2007-05-25 Thread Georg Brandl
Neal Norwitz schrieb:
> On 5/25/07, Brett Cannon <[EMAIL PROTECTED]> wrote:
>> In my bcannon-objcap branch I am trying to check in a change that involves a
>> soft symlink from Lib/controlled_importlib.py to
>> ../importlib/controlled_importlib.py through ``ln -s
>> ../controlled_importlib.py controlled_importlib.py`` while in the Lib
>> directory.  I have done this before in this branch so as to allow for easy
>> importing of code from the svn import of importlib that the branch contains.
> 
> I don't know that we've ever tested the commit hook with a link.
> Maybe there is some other problem.

The cause: For symlinks, SVN saves a file containing "link /target" and sets
the "svn:special" property.

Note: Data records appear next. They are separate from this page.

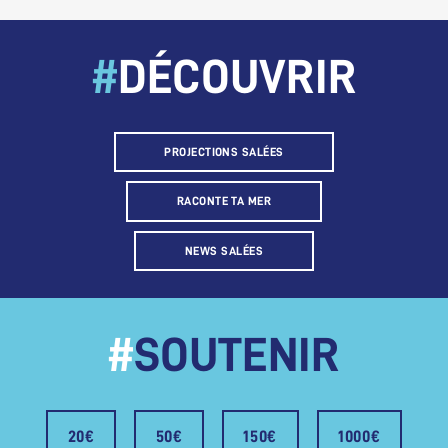
#
DÉCOUVRIR
PROJECTIONS SALÉES
RACONTE TA MER
NEWS SALÉES
#
SOUTENIR
20€
50€
150€
1000€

Since the special file doesn't end with a newline,
reindent adds that, and boom.

The solution: add
 if fs.node_prop(txn_root, path, 'svn:special') == '*': continue

in the commit hook's for loop.

cheers,
Georg

-- 
Thus spake the Lord: Thou shalt indent with four spaces. No more, no less.
Four shall be the number of spaces thou shalt indent, and the number of thy
indenting shall be four. Eight shalt thou not indent, nor either indent thou
two, excepting that thou then proceed to four. Tabs are right out.